Candidatura do engenheiro civil Antônio Soares Mendonça à eleição do Conselho Regional de Engenharia e Arquitetura de Minas Gerais (Crea-MG) foi indeferida. O motivo se deve à não-aceitação de requerimento de licença remunerada do candidato enquanto durar o processo eleitoral. No entanto, apoiadores acreditam que a maior causa é por se tratar de profissional do interior.
Para Mendonça, diante da ilegalidade que representa o ato, resta a oportunidade de impetrar recurso administrativo e mandado de segurança junto à Justiça Federal, o que será feito ainda hoje dentro do prazo legal. “Acredito que a campanha representa o diferencial, conseguimos demonstrar nossa força e começaram as retaliações.”
Mendonça ainda ressalta que a candidatura representa um momento único ao longo de 77 anos do Crea, uma vez que se trata de profissionais do interior. “No que se refere a candidatos do interior do Estado, toda dificuldade é colocada no caminho.”
No entanto, o engenheiro pontua que o problema não divide o Estado, pois a chapa tem apoio de profissionais tanto do interior quanto da capital, em virtude do conjunto de propostas. Entre elas estão a integração do sistema educacional com o de fiscalização profissional, que, para ele, não tem a importância merecida, e ainda a reforma administrativa, reconhecendo e privilegiando o trabalho das inspetorias, uma vez que elas representam a porta de entrada.

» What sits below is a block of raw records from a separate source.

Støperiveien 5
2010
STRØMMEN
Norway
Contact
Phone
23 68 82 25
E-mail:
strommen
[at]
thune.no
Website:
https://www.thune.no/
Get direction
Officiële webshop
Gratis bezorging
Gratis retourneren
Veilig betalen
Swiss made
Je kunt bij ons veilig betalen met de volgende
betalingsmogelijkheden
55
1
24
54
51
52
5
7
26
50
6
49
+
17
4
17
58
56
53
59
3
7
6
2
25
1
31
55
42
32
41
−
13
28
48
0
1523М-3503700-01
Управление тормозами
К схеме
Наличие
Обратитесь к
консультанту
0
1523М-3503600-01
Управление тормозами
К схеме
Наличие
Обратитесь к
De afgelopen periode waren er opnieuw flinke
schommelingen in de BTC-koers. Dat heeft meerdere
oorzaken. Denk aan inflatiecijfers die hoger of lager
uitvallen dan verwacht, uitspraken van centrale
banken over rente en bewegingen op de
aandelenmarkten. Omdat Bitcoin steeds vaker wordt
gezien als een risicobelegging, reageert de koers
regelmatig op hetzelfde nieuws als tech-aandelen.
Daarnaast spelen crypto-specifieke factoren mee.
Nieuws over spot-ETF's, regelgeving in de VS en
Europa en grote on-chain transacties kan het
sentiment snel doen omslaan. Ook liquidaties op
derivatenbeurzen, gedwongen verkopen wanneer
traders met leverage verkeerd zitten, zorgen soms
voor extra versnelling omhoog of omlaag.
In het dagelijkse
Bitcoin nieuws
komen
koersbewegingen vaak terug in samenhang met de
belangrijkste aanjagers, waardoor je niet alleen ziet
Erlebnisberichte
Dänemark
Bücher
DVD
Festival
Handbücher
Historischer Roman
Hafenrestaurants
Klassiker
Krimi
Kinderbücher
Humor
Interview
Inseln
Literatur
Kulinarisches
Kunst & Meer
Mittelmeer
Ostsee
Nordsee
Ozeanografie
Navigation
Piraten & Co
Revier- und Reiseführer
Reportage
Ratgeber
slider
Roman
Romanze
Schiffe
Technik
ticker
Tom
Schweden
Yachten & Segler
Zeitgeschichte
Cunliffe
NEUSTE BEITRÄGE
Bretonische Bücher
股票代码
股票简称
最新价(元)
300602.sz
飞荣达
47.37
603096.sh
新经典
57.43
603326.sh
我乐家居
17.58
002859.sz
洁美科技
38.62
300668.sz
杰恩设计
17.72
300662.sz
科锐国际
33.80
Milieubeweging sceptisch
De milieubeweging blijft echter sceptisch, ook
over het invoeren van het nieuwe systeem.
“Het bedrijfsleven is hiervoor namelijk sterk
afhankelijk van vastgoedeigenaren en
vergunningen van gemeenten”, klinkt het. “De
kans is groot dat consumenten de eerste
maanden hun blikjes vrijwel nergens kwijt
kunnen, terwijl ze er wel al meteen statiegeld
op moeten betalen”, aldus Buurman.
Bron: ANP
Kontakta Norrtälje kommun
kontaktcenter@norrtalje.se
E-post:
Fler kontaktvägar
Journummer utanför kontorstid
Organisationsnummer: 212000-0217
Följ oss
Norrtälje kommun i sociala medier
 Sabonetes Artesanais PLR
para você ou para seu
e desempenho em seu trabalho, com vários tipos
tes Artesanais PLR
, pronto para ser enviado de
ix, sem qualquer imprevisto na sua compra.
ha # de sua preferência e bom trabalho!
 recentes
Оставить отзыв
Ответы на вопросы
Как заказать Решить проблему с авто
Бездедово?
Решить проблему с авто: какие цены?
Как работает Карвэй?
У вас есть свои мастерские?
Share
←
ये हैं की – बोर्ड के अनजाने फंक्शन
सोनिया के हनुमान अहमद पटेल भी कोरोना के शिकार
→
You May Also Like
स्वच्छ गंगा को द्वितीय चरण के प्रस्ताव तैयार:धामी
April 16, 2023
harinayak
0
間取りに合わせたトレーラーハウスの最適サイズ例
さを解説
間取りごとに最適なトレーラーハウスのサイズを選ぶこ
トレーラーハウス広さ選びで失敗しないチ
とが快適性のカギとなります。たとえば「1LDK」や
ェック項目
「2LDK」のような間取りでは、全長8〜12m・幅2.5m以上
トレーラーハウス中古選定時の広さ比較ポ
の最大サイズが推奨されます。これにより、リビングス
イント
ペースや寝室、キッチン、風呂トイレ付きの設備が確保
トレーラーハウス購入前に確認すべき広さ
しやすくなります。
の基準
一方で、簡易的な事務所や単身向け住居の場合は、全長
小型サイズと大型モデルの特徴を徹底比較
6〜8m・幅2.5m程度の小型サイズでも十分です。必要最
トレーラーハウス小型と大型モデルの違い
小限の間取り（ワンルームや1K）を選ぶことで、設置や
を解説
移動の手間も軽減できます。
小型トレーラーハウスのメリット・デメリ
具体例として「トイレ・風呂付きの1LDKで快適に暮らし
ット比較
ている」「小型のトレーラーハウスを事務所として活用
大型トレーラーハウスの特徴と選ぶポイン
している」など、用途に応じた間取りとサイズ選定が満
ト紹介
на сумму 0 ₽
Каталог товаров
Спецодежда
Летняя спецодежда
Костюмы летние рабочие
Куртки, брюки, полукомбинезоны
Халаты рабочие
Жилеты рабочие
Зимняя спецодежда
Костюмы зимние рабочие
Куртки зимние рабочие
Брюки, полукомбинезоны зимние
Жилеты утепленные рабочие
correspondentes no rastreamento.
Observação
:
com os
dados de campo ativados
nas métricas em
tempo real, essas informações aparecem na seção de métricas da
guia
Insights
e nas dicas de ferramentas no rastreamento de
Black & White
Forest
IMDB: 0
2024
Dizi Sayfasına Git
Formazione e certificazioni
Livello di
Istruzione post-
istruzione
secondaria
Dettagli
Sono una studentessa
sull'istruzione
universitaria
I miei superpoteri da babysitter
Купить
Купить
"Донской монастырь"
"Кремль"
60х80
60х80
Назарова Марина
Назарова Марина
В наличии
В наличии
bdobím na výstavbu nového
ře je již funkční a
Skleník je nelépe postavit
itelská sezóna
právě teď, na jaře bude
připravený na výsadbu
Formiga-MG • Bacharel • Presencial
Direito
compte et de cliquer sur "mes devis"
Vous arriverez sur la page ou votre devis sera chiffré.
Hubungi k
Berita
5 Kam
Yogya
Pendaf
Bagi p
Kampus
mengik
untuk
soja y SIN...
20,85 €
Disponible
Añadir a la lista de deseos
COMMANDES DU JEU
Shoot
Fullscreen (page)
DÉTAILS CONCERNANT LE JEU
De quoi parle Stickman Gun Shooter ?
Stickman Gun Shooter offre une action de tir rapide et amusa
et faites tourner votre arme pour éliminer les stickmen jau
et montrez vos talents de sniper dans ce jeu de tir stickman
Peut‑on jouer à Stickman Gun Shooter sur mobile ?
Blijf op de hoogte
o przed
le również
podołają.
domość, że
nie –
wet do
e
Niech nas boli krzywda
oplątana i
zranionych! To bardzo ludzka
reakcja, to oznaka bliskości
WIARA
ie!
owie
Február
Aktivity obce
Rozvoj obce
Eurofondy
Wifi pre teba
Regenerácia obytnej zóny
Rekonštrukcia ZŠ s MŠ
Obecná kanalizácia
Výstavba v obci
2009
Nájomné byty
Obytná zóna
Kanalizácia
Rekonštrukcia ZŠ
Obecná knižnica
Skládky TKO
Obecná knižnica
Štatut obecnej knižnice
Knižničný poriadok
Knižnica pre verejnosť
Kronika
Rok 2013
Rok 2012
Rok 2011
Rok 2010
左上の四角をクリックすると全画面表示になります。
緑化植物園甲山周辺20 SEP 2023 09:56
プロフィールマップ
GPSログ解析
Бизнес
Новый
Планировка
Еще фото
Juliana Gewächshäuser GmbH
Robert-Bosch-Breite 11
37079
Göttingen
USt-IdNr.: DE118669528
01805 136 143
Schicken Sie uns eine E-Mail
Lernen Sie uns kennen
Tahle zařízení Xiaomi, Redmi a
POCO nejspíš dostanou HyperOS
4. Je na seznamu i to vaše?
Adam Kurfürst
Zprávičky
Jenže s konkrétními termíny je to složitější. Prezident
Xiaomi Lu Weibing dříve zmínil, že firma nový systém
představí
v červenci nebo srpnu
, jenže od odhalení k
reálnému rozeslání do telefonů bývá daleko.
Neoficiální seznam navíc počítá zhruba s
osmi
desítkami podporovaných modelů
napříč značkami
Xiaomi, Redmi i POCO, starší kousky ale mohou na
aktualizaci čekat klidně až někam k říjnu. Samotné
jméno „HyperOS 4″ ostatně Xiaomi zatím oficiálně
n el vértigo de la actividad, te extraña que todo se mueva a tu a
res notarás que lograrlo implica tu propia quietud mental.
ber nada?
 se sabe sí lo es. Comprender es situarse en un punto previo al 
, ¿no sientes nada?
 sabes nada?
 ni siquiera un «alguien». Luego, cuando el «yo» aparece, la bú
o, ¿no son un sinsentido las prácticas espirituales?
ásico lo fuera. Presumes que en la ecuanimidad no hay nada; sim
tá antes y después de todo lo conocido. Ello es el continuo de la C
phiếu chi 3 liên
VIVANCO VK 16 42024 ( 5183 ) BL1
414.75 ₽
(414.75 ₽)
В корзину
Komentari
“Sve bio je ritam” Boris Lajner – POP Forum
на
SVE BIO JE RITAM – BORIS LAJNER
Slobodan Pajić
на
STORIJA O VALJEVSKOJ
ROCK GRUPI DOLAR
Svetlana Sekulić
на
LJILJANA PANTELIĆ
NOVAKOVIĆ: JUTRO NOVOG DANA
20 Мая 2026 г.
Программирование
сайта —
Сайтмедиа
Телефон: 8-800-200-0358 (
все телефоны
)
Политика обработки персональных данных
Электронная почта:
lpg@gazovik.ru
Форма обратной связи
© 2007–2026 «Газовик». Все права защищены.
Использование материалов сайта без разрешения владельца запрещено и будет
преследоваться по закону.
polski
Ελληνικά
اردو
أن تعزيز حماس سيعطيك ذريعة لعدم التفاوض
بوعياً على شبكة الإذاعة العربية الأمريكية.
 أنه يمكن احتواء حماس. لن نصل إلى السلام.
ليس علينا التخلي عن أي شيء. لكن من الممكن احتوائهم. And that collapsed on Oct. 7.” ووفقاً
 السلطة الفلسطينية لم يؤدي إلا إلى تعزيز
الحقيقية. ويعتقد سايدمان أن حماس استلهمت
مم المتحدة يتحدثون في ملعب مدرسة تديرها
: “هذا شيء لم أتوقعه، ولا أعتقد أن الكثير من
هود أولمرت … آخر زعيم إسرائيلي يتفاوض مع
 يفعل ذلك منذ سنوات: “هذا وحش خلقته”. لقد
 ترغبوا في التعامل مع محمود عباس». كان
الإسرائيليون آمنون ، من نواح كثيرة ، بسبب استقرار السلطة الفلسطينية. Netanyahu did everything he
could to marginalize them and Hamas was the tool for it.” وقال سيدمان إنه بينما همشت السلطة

Apesar do que ocorreu, Mendonça acredita que vai reverter a situação, por se tratar de ilegalidade, e cabe à Justiça determinar isso, analisando os fatos. Segundo Mendonça, o indeferimento foi colocado fora do prazo, que já havia se esgotado.
As eleições para o Crea acontecem em 8 de novembro em todos os Estados e também para o Conselho Federal de Engenharia e Arquitetura (Confea). Seis nomes foram inscritos para disputar a presidência do Crea-MG, sendo quatro deles impugnados.